Chiamata in causa dall’editoriale del direttore di GreenPlanet Antonio Felice, la presidente di FederBio Maria Grazia Mammuccini ci spiega in una lunga intervista l’importanza di fare fronte comune a difesa del settore della zootecnia bio messo a dura prova dalla flessione dei consumi, da una politica bizzarra che separa l’allevamento dall’agricoltura trasformando il letame da risorsa a rifiuto da smaltire e, ultimo solo in ordine temporale, dal terremoto provocato dalla trasmissione Report.
1. L’intero settore della carne biologica è stato messo sotto esame dal “caso Fileni”. Come si pone FederBio nei confronti dell’inchiesta di Report e di tutte le polemiche che ne sono seguite?
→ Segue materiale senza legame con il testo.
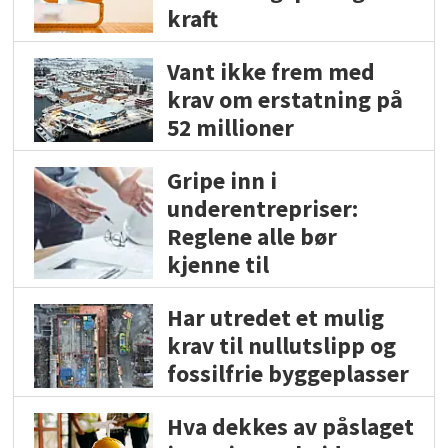
kraft
Vant ikke frem med
krav om erstatning på
52 millioner
Gripe inn i
underentrepriser:
Reglene alle bør
kjenne til
Har utredet et mulig
krav til nullutslipp og
fossilfrie byggeplasser
Hva dekkes av påslaget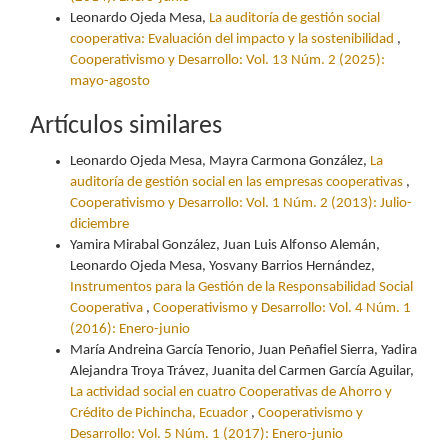
Leonardo Ojeda Mesa,
La auditoría de gestión social
cooperativa: Evaluación del impacto y la sostenibilidad
,
Cooperativismo y Desarrollo: Vol. 13 Núm. 2 (2025):
mayo-agosto
Artículos similares
Leonardo Ojeda Mesa, Mayra Carmona González,
La
auditoría de gestión social en las empresas cooperativas
,
Cooperativismo y Desarrollo: Vol. 1 Núm. 2 (2013): Julio-
diciembre
Yamira Mirabal González, Juan Luis Alfonso Alemán,
Leonardo Ojeda Mesa, Yosvany Barrios Hernández,
Instrumentos para la Gestión de la Responsabilidad Social
Cooperativa
,
Cooperativismo y Desarrollo: Vol. 4 Núm. 1
(2016): Enero-junio
María Andreina García Tenorio, Juan Peñafiel Sierra, Yadira
Alejandra Troya Trávez, Juanita del Carmen García Aguilar,
La actividad social en cuatro Cooperativas de Ahorro y
Crédito de Pichincha, Ecuador
,
Cooperativismo y
Desarrollo: Vol. 5 Núm. 1 (2017): Enero-junio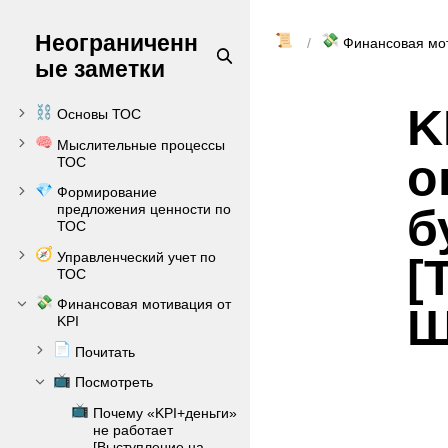
Неограниченн
📜
💸
Финансовая мот
ые заметки
K
⛓️
Основы ТОС
🧠
Мыслительные процессы
о
ТОС
💎
Формирование
б
предложения ценности по
ТОС
🧭
Управленческий учет по
[
ТОС
💸
Финансовая мотивация от
Ш
KPI
📄
Почитать
📺
Посмотреть
📺
Почему «KPI+деньги»
не работает
[Выступление на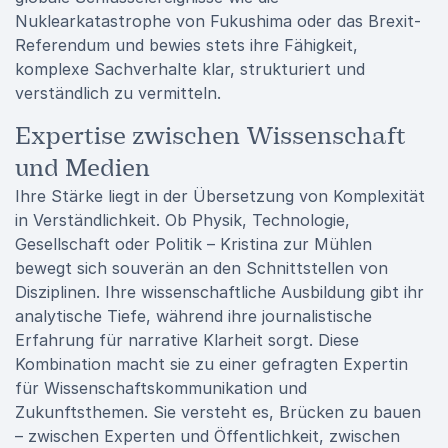
Nuklearkatastrophe von Fukushima oder das Brexit-
Referendum und bewies stets ihre Fähigkeit,
komplexe Sachverhalte klar, strukturiert und
verständlich zu vermitteln.
Expertise zwischen Wissenschaft
und Medien
Ihre Stärke liegt in der Übersetzung von Komplexität
in Verständlichkeit. Ob Physik, Technologie,
Gesellschaft oder Politik – Kristina zur Mühlen
bewegt sich souverän an den Schnittstellen von
Disziplinen. Ihre wissenschaftliche Ausbildung gibt ihr
analytische Tiefe, während ihre journalistische
Erfahrung für narrative Klarheit sorgt. Diese
Kombination macht sie zu einer gefragten Expertin
für Wissenschaftskommunikation und
Zukunftsthemen. Sie versteht es, Brücken zu bauen
– zwischen Experten und Öffentlichkeit, zwischen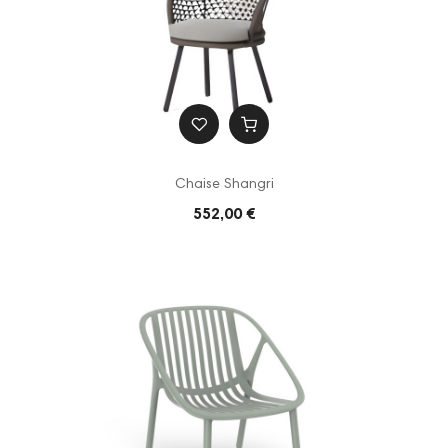
Chaise Shangri
552,00 €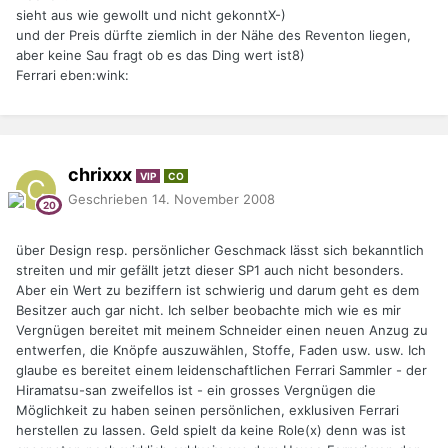
sieht aus wie gewollt und nicht gekonntX-)
und der Preis dürfte ziemlich in der Nähe des Reventon liegen,
aber keine Sau fragt ob es das Ding wert ist8)
Ferrari eben:wink:
chrixxx
VIP
CO
Geschrieben
14. November 2008
über Design resp. persönlicher Geschmack lässt sich bekanntlich
streiten und mir gefällt jetzt dieser SP1 auch nicht besonders.
Aber ein Wert zu beziffern ist schwierig und darum geht es dem
Besitzer auch gar nicht. Ich selber beobachte mich wie es mir
Vergnügen bereitet mit meinem Schneider einen neuen Anzug zu
entwerfen, die Knöpfe auszuwählen, Stoffe, Faden usw. usw. Ich
glaube es bereitet einem leidenschaftlichen Ferrari Sammler - der
Hiramatsu-san zweifellos ist - ein grosses Vergnügen die
Möglichkeit zu haben seinen persönlichen, exklusiven Ferrari
herstellen zu lassen. Geld spielt da keine Role(x) denn was ist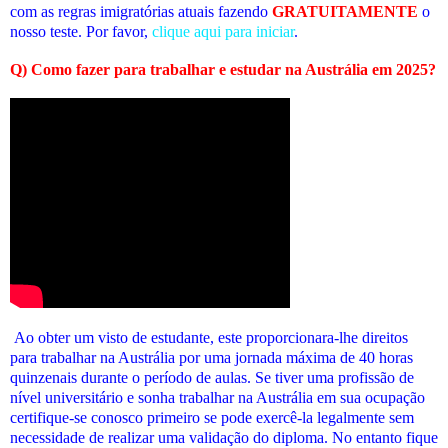
com as regras imigratórias atuais fazendo
GRATUITAMENTE
o
nosso teste. Por favor,
clique aqui para iniciar
.
Q) Como fazer para trabalhar e estudar na Austrália em 2025?
Ao obter um visto de estudante, este proporcionara-lhe direitos
para trabalhar na Austrália por uma jornada máxima de 40 horas
quinzenais durante o período de aulas. Se tiver uma profissão de
nível universitário e sonha trabalhar na Austrália em sua ocupação
certifique-se conosco primeiro se pode exercê-la legalmente sem
necessidade de realizar uma validação do diploma. No entanto fique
“La trasmissione di Report di Rai 3 ha mandato in onda un’inchiesta sul gruppo Fileni, principale allevatore di polli e tacchini da carne biologici in Italia e probabilmente in UE, anche se questo tipo di allevamento rispetto al convenzionale di tipo intensivo rappresenta solo l’11% del fatturato del gruppo. Ed è proprio la doppia modalità di allevamento che ha reso non chiara la distinzione fra criticità reali o presunte riferibili all’allevamento biologico e a quello convenzionale, generando confusione a danno essenzialmente del biologico. Il conduttore ha tenuto a precisare, a più riprese, che l’intento dell’inchiesta riguardava le attività dell’azienda e non certo mettere in discussione il settore biologico in quanto tale, considerato come la strada principale per ridurre l’impatto degli allevamenti intensivi, affermando però che se ci sono delle anomalie bisogna avere il coraggio di denunciarle per poterle correggere. Proprio in considerazione di questa premessa, abbiamo ritenuto che dovessero essere l’azienda e i soggetti responsabili del controllo e della vigilanza a chiarire direttamente quanto emerso nella trasmissione. È evidente, tuttavia, che i chiarimenti che sono seguiti da parte dell’azienda e dell’organismo di controllo non sono stati esaustivi nella risposta alle molte critiche sul fronte dei media e dei tanti cittadini che hanno espresso la loro opinione tramite i social o scrivendo alle nostre associazioni per esprimere come e quanto tutta la vicenda abbia messo in crisi la loro fiducia nei confronti del bio. E questo è il danno più grande per il biologico, incrinare la fiducia dei cittadini nei confronti del bio e quindi, a prescindere dai distinguo fatti dal conduttore della trasmissione, il danno di reputazione per il settore e in particolare per l’allevamento biologico è molto rilevante”.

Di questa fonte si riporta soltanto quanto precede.